People somehow lived with this until 2003, when the local government hired the Dutch acoustic-consulting firm Peutz and the architects at Hentrich-Petschnigg Partners to find a solution.  The solution they found, shown in a diagram from from this article (g/sub) in the journal Bauphysik (Construction Physics), is below.  I don't know exactly what the arrows mean, but it looks cool, doesn't it?

Duesseldorf_tonhalle

The dashing engineer/architect duo coated the inside of the dome with a layer of acoustically-transparent metal panels (they hide the red portion in the above diagram).  The panels conceal a complex network of reflectors which solve the acoustic problem.  Hanging from the top of the dome, in a circular opening about 15 feet wide, are a series of shiny, bepimpled oval-shaped metal objects. 

All of it -- the rhomboid panels covering the entire top of the dome, the metal eggs clustered at the apex -- glow with an ethereal aquamarine light.  The overall effect is extraterrestrial.  I wouldn't have been surprised if the eggs had slowly descended and opened to reveal glistening, Giger-esque creatures.*  And the acoustics are damn good.  I've seen several concerts in the pre-renovation Tonhalle (which was prettier, since the interior of the dome was coated in burnished wood), and the sound is now clearly better.  Although the friend I went to the concert with heard some creaking noises coming from the panels.  The aliens, probably.

Oh, where was I?  The concert!  That's right!  First up was Part 2 of Ravel's refulgent Daphnis et Chloe Suite.  A difficult piece, but they pulled it off pretty well.  Not to carp or anything, but I thought the brass was a bit too dominant.

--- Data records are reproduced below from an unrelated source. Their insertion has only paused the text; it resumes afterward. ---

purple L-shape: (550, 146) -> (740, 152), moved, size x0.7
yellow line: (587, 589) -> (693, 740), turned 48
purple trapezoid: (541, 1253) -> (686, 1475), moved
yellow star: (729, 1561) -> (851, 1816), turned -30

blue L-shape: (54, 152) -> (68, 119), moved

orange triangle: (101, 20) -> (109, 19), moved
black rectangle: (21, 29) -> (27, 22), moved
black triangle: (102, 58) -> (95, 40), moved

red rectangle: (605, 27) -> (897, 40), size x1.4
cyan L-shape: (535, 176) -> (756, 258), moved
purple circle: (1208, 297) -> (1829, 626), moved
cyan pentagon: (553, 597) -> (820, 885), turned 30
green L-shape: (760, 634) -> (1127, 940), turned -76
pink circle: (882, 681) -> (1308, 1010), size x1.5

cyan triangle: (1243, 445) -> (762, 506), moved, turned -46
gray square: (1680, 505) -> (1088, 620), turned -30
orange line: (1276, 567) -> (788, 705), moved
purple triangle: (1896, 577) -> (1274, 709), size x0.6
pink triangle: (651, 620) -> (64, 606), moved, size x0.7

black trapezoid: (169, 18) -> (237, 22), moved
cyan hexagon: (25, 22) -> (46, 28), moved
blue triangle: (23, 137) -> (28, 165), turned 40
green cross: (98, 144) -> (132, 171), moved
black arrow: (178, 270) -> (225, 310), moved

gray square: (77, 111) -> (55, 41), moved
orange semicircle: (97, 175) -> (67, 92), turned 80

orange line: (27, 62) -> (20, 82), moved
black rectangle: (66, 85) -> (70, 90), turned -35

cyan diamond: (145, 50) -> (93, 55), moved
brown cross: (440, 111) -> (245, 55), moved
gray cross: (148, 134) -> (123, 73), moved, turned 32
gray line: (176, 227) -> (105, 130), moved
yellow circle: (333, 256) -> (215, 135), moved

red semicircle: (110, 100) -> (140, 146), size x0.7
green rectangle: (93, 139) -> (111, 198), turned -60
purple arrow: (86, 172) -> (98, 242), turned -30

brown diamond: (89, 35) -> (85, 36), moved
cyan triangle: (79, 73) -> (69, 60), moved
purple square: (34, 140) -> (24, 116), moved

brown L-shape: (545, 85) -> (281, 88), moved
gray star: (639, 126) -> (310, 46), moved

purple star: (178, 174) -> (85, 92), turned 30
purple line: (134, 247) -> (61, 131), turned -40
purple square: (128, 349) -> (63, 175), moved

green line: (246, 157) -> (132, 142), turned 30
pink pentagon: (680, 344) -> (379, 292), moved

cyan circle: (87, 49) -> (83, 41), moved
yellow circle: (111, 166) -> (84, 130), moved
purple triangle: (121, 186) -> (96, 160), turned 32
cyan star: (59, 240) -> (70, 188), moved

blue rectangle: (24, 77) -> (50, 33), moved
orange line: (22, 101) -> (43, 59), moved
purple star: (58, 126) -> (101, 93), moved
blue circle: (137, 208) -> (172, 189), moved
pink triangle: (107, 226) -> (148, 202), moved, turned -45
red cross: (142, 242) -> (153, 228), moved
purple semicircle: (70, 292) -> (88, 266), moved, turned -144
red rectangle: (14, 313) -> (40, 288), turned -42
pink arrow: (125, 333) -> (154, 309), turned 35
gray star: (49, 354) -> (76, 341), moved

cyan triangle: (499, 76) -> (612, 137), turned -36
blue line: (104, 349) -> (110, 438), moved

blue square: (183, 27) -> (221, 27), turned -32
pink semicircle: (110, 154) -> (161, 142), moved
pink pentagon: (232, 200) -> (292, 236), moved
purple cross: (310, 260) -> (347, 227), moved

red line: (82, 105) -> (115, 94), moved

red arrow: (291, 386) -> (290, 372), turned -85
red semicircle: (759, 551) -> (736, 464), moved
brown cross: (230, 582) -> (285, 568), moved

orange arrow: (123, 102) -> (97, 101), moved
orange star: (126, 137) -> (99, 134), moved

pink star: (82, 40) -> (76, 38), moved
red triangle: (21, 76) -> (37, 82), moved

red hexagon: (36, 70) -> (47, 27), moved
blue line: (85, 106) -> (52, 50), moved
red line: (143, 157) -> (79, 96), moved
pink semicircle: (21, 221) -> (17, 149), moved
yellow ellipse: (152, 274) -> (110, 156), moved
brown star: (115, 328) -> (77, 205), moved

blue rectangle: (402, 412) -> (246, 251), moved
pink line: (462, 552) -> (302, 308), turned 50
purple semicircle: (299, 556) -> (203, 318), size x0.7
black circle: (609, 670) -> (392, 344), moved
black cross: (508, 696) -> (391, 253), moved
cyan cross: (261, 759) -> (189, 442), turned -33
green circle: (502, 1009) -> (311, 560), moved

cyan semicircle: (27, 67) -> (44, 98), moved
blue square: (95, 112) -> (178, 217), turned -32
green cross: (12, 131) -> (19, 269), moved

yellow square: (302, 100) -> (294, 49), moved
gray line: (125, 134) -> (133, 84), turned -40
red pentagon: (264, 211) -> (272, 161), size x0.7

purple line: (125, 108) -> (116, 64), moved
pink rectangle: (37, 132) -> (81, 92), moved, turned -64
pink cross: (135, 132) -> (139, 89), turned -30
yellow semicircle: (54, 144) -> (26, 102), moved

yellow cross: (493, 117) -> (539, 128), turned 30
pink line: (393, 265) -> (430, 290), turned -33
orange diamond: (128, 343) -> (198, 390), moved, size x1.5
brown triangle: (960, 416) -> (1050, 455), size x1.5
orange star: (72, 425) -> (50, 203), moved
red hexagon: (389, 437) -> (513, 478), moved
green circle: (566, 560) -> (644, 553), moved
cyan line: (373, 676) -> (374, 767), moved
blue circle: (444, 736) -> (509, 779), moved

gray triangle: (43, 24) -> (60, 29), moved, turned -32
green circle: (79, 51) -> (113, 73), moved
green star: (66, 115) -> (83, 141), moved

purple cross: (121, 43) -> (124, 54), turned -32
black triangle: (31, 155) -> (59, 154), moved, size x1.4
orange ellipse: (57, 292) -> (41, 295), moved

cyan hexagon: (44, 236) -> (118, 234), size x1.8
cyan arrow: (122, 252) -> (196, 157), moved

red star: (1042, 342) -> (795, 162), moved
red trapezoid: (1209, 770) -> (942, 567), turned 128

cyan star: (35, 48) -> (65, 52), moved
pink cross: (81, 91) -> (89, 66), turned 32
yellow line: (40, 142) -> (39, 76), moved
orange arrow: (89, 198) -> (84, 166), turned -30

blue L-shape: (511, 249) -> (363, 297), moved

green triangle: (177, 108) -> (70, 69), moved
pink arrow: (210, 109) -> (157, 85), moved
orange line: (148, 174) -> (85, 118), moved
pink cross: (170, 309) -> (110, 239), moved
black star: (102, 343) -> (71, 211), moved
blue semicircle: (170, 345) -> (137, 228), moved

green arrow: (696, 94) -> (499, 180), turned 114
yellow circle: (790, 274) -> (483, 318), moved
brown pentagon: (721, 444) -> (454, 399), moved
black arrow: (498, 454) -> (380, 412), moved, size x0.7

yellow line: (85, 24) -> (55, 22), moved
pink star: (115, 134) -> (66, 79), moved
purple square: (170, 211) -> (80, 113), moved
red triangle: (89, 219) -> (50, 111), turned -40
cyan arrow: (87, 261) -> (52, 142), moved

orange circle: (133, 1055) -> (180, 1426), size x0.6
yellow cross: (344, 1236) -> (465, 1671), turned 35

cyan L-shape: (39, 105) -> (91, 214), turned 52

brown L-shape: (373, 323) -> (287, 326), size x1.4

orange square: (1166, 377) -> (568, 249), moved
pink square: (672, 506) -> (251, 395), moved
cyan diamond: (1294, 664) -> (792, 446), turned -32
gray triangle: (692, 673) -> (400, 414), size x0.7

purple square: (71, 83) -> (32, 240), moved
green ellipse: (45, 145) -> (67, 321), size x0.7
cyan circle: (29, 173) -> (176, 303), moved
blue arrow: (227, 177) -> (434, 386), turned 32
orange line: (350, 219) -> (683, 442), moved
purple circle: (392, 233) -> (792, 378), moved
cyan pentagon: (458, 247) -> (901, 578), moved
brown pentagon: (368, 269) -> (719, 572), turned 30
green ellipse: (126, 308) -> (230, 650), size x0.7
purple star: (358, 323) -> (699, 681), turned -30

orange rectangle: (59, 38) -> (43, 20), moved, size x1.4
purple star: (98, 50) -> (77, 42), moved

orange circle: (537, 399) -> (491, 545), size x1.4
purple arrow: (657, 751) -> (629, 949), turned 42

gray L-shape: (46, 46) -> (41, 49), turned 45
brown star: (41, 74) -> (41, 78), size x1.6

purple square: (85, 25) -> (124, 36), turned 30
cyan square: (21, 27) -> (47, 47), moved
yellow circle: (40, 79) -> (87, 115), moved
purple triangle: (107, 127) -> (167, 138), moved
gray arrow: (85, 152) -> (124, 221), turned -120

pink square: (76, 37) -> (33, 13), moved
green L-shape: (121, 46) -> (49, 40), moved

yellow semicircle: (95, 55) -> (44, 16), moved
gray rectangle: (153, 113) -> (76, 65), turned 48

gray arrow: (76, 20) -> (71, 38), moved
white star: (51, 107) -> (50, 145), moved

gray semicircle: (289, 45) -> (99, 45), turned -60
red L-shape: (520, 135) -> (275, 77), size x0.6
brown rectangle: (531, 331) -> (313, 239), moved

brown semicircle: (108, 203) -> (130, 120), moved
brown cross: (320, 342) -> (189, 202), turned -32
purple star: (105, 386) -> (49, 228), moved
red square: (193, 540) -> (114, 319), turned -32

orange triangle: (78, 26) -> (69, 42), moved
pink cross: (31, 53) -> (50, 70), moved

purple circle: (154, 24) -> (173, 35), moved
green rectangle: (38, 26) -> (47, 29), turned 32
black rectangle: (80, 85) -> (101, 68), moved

Then came something completely different: the 'Tallahatchie' Concerto for saxophone and orchestra by the contemporary Dutch composer Jacob ter Veldhuis, or Jacob TV for short.  Jacob TV, a committed tonalist, started in rock music, but now straddles the line between pop and classical music, sometimes creating elaborate multimedia shows.

What's your take on contemporary classical music that sounds pretty, you're asking?  Happy to oblige!  I try to be ecumenical when it comes to the tonal/atonal debate.  Let a thousand flowers bloom -- composers should use whatever medium calls to them.  Immediately dismissing tonal contemporary music as 'reactionary' is just snobbery.  On the other hand, a lot of it's pretty dull. I can think of many tough, spiky contemporary pieces that are more soulful than any given stretch of Michael Nyman tootling.  Birtwistle, Maxwell-Davies, Ligeti, and Stockhausen at his best come to mind.  Not to mention Anton Webern, the ineffable diamond-cutter.  Every music lover should wear a black armband on September 15 to commemorate his accidental shooting at the hands of an American soldier on that day in 1945.

But back to ter Veldhuis.  The 'Tallahatchie' concerto was pretty to listen to, in a film-music way.  The first movement, a slow, dreamy evocation of a river's rhythms, featured a spare, yearning solo line above shimmering chromatic string chords. The second movement was a series of moto perpetuo motives for the saxophone with syncopated accompaniment in the orchestra.  It held my interest, but didn't really grip me.  Too Nyman/Glass-esque, and with the signature faults of those composers -- no real tension between the soloist and the orchestra, and insufficient thematic development.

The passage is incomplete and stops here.